Only LA is not sold out and tickets have generally gone quicker than for Bruce Springsteen's latest US tour, something United happily attribute to "the club's global appeal".

But it is an appeal that passes most Americans by. Losing David Beckham just as his face was beginning to appear on US magazine covers has left United rather worse off than the Beatles would have been arriving at Shea Stadium without John Lennon.

Without their Hollywood-handsome attraction, United are quickly discovering that the attitude of the US media is a case of "so what".

Any chance of United getting decent news coverage has been extinguished by the uproar surrounding Kobe Bryant, the LA Lakers superstar. At the weekend he held a televised news conference, with his wife by his side, in which he admitted adultery but denied a police charge of sexual assault. In newspaper terms, little else matters for the back pages right now, particularly a bunch of largely anonymous footballers from England.
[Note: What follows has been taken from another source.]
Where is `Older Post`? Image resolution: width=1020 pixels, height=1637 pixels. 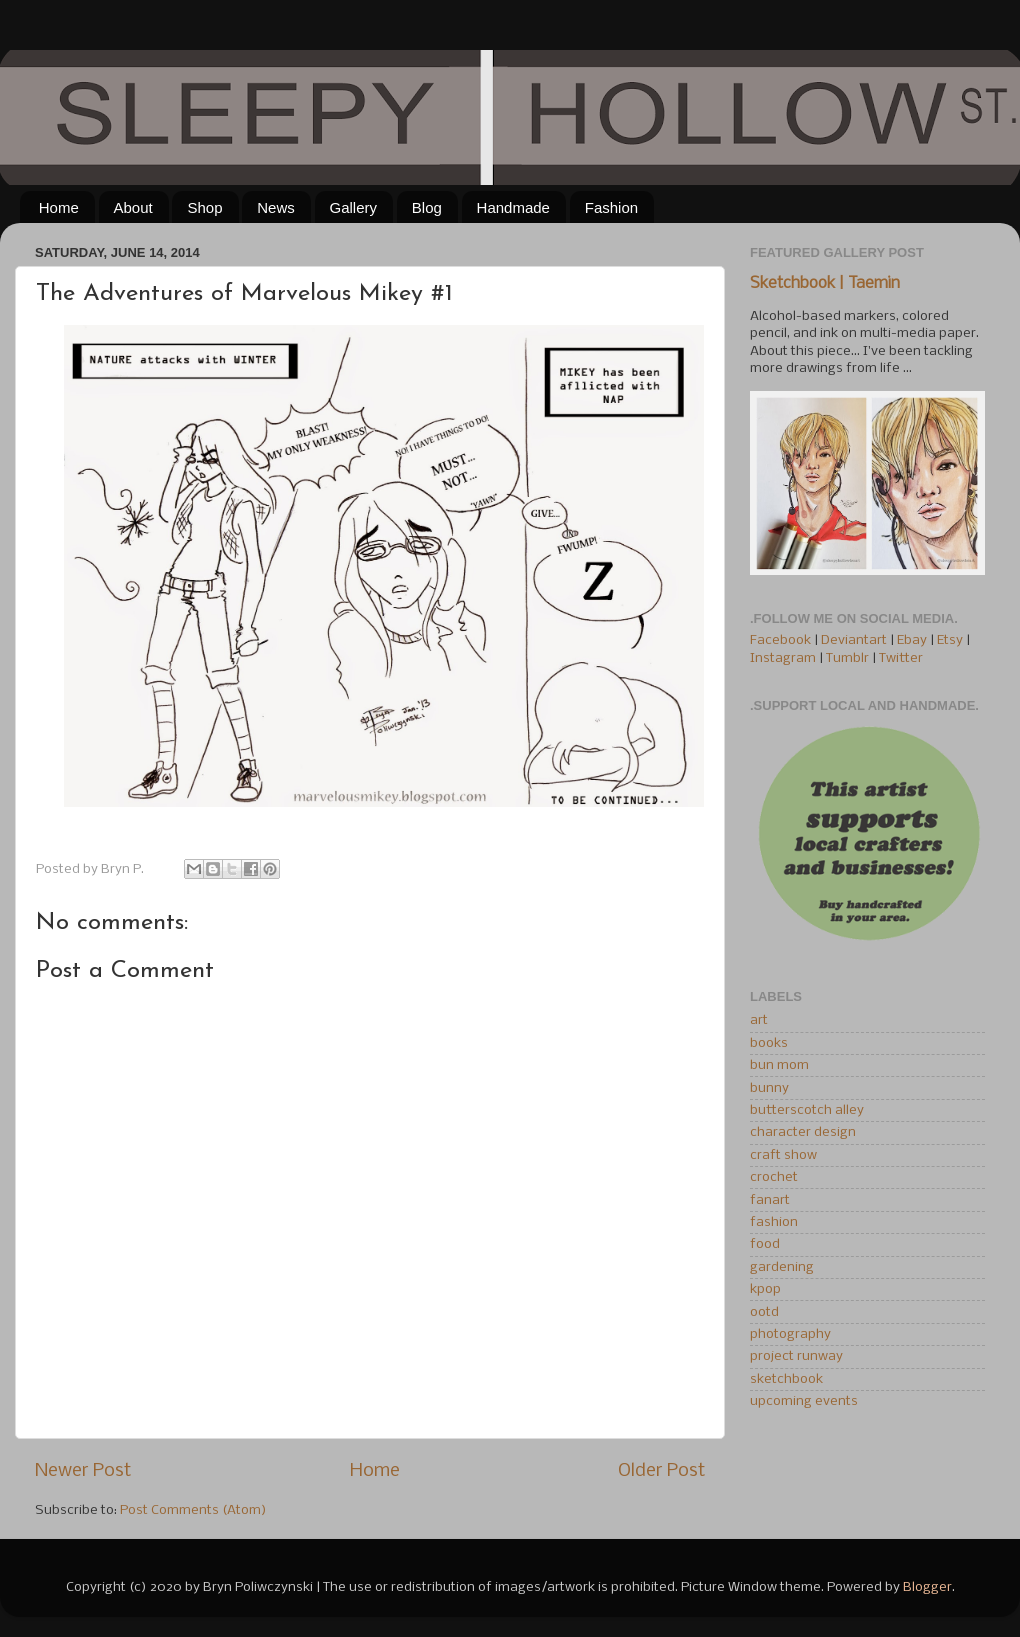
Older Post is located at coordinates (661, 1471). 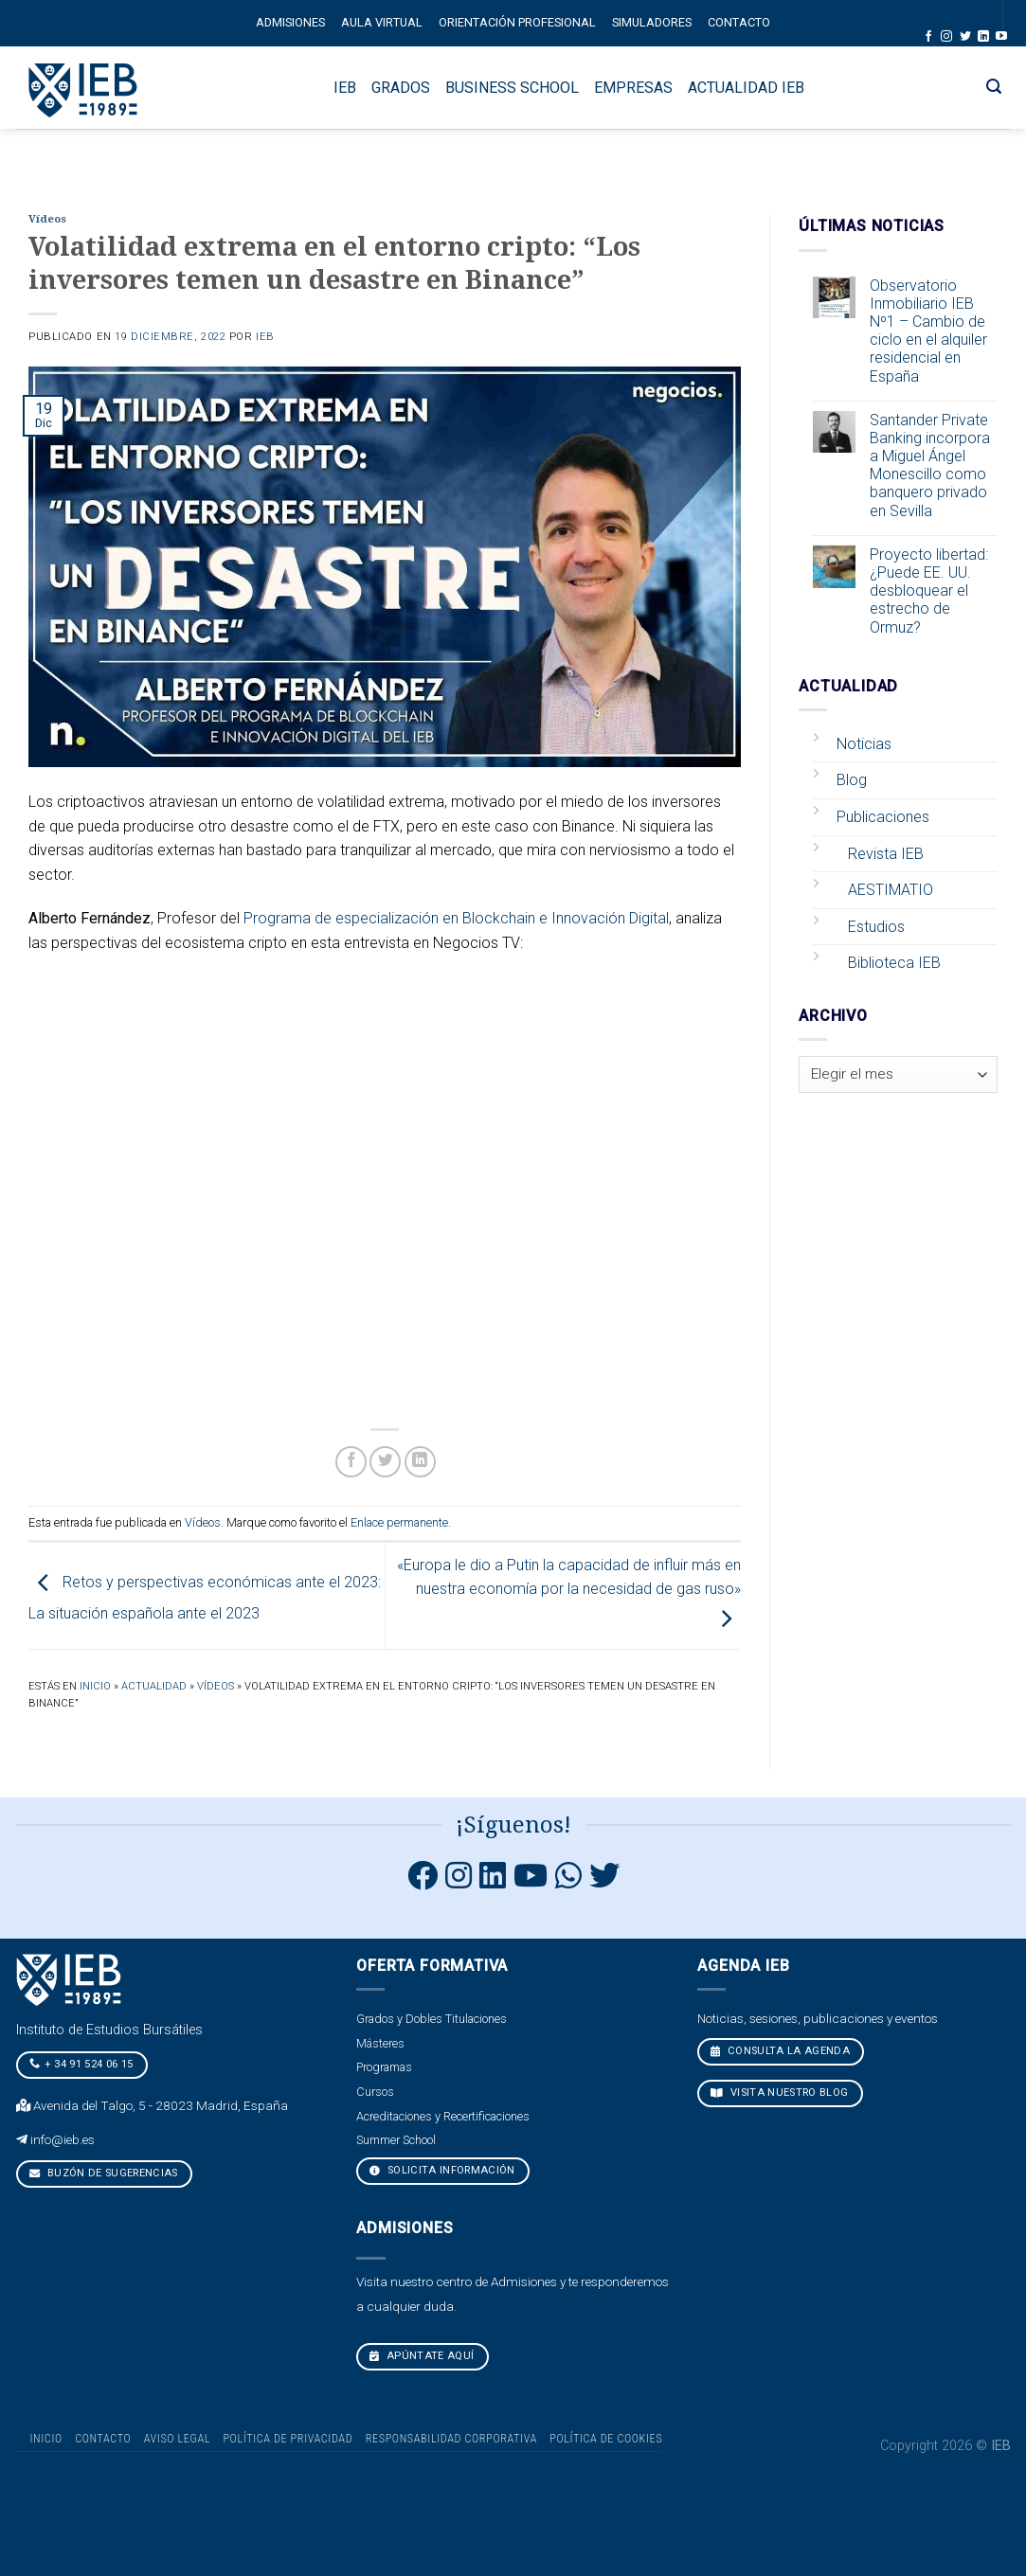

In the absence of much native interest, crowds at United's matches will largely consist of Hispanics and expatriates. "I'm led to believe two thirds of the crowd will be Celtic fans," Ferguson said yesterday.

It would have been different had United held on to Beckham, who enjoys a higher US media profile partly because of the success of the film Bend It Like Beckham. When the Washington Post devoted an entire page to United, acknowledging the club as the world's most valuable sports franchise, it was the departed England captain who earned the tribute of being likened to Joe Namath, the most charismatic quarterback in the history of what Americans will always know as football.

Then came a cover story in USA Today bearing the headline "The Most Famous Athlete in the World (except in the USA)". And, finally, the New York Times ran an editorial about the Beckham mediathon.

"It's just a shame Beckham won't be playing," says Grant Wahl, soccer columnist for Sports Illustrated. "Suddenly the tour has a lot less buzz."